Приемный отец разглядел талант Поленьки – в семь лет девочка сыграла свою первую роль в какой-то малозначительной переводной пьесе, а в неполные пятнадцать дебютировала в Рыбинске. Она была просто вынуждена пойти на сцену, чтобы прокормить семью доброго, но спившегося приемного родителя. С той поры вся жизнь ее отдана театру.
«Торжеством сценического таланта» назвал рецензент ярославских «Губернских ведомостей» ее появление в роли Софьи в модной мелодраме И. Самарина «Перемелется – мука будет». «Пятнадцатилетняя актриса, почти ребенок, – восторгался другой критик, – с неожиданной, совсем не детской силой и страстностью сыграла драму отверженной любви».

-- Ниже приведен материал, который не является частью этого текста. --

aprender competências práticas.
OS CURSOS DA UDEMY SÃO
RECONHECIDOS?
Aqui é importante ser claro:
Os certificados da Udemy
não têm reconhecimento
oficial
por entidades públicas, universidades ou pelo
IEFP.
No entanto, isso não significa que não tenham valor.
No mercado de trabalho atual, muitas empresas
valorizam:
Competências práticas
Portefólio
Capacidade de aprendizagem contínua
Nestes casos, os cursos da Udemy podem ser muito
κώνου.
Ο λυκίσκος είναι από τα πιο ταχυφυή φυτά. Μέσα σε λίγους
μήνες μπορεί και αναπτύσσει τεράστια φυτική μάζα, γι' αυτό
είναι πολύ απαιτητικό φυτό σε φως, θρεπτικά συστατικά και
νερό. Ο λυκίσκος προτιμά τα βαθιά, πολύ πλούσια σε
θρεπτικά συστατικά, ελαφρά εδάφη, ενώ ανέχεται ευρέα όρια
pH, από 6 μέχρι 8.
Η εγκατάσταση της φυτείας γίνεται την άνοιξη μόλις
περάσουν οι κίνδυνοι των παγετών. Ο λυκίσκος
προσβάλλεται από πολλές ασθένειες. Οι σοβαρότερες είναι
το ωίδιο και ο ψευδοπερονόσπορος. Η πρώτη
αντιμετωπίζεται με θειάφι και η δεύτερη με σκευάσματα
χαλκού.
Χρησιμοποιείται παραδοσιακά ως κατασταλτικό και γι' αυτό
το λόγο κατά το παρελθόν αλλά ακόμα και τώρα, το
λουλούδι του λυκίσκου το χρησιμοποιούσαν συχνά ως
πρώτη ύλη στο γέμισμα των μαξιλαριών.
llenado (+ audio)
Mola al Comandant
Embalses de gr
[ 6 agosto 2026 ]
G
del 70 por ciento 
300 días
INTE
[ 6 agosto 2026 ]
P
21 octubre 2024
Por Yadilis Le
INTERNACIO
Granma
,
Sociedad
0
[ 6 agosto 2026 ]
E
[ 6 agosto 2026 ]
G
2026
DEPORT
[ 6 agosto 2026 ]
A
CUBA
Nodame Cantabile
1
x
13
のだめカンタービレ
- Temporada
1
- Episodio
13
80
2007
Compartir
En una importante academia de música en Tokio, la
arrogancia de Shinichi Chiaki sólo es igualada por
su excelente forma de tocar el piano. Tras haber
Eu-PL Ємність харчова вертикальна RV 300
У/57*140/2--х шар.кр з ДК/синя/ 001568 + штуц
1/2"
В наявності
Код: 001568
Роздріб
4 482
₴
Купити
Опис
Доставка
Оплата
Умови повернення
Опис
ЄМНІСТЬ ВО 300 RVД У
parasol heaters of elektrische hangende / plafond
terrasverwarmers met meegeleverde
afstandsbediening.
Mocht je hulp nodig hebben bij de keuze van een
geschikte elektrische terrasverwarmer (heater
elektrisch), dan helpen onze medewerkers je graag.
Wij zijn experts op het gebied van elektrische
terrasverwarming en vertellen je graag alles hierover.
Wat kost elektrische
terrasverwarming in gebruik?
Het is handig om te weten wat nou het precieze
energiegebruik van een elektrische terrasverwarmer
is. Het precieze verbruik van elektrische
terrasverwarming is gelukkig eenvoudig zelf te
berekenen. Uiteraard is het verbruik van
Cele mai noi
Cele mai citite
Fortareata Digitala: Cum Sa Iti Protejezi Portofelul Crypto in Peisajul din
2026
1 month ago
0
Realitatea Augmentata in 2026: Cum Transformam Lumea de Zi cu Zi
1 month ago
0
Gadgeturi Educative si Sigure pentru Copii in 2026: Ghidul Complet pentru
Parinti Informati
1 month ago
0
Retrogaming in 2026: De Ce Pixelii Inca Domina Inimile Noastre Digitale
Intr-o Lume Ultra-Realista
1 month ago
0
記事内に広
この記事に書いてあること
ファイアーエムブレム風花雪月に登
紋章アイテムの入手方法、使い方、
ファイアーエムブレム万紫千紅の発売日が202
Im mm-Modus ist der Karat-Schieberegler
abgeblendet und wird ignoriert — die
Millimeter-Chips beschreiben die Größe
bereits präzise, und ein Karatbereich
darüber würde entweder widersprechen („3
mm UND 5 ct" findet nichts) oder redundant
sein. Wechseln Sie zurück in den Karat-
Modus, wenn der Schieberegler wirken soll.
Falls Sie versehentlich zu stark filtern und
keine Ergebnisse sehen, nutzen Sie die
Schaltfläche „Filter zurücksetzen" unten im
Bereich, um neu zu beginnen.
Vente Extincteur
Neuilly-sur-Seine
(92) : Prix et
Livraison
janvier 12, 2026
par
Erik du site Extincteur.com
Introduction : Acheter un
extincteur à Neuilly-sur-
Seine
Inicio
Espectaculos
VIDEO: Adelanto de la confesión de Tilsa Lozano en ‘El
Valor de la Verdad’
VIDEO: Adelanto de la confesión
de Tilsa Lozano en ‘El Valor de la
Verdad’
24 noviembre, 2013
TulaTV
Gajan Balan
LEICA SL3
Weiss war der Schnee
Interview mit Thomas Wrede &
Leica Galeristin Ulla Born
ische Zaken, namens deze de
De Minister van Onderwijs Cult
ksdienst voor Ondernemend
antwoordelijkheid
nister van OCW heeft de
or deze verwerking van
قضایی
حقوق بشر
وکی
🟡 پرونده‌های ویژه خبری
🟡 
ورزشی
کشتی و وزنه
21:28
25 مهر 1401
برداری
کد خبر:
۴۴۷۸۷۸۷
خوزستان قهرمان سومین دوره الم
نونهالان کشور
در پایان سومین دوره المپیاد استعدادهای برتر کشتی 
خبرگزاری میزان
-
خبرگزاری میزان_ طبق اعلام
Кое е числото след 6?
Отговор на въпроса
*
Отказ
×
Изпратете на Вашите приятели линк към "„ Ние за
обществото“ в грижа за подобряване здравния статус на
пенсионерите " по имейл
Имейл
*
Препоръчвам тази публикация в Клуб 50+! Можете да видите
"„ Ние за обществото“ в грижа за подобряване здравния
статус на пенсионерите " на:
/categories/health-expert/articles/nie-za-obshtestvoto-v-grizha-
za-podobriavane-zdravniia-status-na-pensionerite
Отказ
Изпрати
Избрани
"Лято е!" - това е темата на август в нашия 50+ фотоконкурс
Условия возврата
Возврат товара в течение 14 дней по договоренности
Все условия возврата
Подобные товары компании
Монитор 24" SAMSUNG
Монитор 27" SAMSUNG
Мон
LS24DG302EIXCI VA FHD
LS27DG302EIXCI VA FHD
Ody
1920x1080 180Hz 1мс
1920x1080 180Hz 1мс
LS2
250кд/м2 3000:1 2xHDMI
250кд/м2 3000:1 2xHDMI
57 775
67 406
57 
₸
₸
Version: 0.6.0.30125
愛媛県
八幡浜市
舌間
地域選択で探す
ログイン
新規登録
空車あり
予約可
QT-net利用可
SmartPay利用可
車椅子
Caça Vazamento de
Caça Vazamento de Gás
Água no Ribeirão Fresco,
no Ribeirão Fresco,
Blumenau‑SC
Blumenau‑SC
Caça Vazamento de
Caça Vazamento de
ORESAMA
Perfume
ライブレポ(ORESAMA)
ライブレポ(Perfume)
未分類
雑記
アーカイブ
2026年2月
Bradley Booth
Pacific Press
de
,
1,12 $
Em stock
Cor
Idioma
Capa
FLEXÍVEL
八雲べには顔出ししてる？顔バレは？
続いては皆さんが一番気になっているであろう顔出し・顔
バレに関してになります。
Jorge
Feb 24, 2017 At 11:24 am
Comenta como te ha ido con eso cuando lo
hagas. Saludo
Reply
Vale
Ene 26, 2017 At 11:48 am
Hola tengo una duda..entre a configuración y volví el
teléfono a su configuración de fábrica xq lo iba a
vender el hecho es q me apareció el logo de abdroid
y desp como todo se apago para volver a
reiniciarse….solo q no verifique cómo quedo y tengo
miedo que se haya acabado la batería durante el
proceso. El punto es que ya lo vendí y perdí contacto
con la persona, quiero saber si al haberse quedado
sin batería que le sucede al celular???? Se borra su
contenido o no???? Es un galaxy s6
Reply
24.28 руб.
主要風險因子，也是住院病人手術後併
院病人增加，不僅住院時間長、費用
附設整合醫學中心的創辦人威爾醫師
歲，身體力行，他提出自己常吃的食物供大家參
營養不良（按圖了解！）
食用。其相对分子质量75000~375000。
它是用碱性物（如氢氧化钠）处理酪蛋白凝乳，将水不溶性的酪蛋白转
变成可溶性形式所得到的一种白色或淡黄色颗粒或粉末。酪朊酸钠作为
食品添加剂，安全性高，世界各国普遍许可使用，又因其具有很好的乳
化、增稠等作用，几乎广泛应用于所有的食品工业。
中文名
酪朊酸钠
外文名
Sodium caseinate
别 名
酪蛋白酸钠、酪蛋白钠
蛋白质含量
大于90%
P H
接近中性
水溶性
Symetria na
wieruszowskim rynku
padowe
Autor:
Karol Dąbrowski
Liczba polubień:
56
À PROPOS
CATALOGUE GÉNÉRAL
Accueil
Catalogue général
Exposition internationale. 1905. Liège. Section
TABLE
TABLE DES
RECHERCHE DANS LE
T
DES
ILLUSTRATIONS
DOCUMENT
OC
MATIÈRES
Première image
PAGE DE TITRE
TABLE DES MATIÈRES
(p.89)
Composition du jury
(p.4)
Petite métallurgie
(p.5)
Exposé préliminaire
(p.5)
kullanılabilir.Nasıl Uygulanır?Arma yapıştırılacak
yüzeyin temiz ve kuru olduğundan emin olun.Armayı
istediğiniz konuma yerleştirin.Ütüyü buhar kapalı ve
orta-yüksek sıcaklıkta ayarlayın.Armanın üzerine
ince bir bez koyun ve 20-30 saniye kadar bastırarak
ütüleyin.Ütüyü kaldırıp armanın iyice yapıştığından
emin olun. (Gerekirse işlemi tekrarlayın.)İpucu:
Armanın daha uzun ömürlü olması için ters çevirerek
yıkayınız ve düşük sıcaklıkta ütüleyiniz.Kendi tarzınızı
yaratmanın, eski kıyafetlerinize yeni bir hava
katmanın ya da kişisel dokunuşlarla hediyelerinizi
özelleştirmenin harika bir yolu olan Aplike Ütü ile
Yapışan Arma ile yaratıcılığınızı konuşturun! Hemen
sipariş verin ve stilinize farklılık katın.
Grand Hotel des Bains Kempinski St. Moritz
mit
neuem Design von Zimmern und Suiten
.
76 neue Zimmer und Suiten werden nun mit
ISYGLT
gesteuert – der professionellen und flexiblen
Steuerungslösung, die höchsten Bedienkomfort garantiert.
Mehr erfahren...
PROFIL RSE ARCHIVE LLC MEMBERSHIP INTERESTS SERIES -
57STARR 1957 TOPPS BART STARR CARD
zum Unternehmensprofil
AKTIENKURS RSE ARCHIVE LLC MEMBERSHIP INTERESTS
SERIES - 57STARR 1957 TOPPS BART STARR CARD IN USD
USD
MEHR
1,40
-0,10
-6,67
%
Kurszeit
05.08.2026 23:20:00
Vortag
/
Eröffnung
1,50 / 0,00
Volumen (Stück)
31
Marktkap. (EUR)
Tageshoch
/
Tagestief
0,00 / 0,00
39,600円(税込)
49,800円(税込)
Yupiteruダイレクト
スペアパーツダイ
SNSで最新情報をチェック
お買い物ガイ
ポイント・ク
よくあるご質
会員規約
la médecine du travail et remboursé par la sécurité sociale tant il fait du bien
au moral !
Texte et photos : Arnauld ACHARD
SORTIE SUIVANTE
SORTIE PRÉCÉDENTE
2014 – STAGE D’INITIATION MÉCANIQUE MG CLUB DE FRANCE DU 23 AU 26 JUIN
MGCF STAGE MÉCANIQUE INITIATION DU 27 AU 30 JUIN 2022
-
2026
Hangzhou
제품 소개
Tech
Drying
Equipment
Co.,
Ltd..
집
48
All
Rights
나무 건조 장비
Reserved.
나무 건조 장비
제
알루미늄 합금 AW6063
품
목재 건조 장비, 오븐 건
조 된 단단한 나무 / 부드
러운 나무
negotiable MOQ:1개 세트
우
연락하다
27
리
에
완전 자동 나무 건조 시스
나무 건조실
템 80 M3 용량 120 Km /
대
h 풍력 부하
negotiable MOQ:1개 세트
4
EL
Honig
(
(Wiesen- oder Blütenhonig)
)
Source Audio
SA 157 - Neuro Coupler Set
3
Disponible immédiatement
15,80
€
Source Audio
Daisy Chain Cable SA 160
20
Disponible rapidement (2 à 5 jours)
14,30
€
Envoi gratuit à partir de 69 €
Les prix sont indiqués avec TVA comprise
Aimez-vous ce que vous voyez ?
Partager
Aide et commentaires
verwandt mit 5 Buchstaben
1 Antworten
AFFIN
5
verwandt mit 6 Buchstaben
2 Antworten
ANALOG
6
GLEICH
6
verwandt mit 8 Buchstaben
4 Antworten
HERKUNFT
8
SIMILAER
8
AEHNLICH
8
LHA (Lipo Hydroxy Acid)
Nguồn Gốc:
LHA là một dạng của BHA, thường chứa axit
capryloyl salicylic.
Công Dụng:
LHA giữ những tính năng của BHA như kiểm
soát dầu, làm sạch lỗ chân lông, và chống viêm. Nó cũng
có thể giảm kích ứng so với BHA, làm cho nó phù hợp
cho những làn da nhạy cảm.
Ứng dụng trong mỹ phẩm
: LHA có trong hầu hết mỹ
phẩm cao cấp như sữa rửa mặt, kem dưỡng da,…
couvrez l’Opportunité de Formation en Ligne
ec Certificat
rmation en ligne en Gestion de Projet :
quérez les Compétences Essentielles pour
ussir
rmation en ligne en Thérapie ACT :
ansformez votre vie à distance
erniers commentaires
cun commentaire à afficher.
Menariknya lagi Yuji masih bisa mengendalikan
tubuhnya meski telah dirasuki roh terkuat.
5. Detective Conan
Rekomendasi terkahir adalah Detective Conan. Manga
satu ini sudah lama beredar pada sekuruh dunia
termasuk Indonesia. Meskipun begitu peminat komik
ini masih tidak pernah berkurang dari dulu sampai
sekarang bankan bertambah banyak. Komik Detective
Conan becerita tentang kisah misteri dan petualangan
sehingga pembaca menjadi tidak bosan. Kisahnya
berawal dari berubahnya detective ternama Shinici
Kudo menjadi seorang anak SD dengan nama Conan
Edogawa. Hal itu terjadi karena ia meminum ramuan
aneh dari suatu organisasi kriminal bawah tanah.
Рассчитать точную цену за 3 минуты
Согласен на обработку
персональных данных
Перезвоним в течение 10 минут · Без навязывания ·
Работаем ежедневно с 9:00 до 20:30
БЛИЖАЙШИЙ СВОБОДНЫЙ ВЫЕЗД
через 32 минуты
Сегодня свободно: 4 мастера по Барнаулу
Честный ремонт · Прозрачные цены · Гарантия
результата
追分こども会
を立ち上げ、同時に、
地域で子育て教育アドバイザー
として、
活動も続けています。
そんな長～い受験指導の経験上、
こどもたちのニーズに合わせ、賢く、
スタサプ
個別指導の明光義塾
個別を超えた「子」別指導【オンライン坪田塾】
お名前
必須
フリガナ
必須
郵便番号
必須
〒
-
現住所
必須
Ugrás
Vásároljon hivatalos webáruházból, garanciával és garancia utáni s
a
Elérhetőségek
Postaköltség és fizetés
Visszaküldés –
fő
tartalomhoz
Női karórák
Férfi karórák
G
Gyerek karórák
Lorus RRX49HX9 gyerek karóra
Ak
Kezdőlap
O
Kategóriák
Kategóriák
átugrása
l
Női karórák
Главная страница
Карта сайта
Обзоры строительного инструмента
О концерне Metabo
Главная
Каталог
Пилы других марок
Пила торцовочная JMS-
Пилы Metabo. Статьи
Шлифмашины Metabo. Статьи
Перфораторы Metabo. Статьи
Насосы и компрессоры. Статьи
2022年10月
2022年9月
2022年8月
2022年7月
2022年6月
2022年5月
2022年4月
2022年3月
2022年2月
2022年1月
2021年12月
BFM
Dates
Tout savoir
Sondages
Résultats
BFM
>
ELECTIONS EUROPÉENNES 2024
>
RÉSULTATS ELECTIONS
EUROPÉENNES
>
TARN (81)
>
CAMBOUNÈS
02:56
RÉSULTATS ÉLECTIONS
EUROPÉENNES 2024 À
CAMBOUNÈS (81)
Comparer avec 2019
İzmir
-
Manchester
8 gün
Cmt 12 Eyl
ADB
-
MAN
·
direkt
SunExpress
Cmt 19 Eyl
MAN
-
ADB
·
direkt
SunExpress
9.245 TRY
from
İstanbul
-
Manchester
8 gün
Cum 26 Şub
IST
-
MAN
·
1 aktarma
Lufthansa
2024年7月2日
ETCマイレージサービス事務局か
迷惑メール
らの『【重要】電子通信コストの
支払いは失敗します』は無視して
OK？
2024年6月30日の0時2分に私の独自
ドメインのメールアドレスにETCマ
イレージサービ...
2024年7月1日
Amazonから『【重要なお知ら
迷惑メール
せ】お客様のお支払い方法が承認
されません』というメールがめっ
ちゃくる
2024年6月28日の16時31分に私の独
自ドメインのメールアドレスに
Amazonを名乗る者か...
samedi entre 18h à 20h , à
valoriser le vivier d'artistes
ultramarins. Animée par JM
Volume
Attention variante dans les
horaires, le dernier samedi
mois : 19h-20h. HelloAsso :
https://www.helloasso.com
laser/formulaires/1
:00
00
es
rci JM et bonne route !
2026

Она вела трудную кочевую жизнь провинциальной актрисы, часто нуждалась, нелегко сходилась с людьми. «Приходилось, – вспоминала позднее Пелагея Антипьевна, – жить впроголодь, перебиваться с хлеба на квас». Но на подмостках совершалось чудесное преображение. Маленькая, некрасивая женщина с тяжелым характером становилась художницей, которой были доступны не известные до сих пор сцене глубины человеческой души. Она не делила своих героинь на плохих и хороших, на добрых и злых. Любая была для нее человеком со своей безмерностью страдания. И даже в темной крестьянке Лизавете («Горькая судьбина» А. Ф. Писемского) увидела она страдающего, тянущегося к любви человека.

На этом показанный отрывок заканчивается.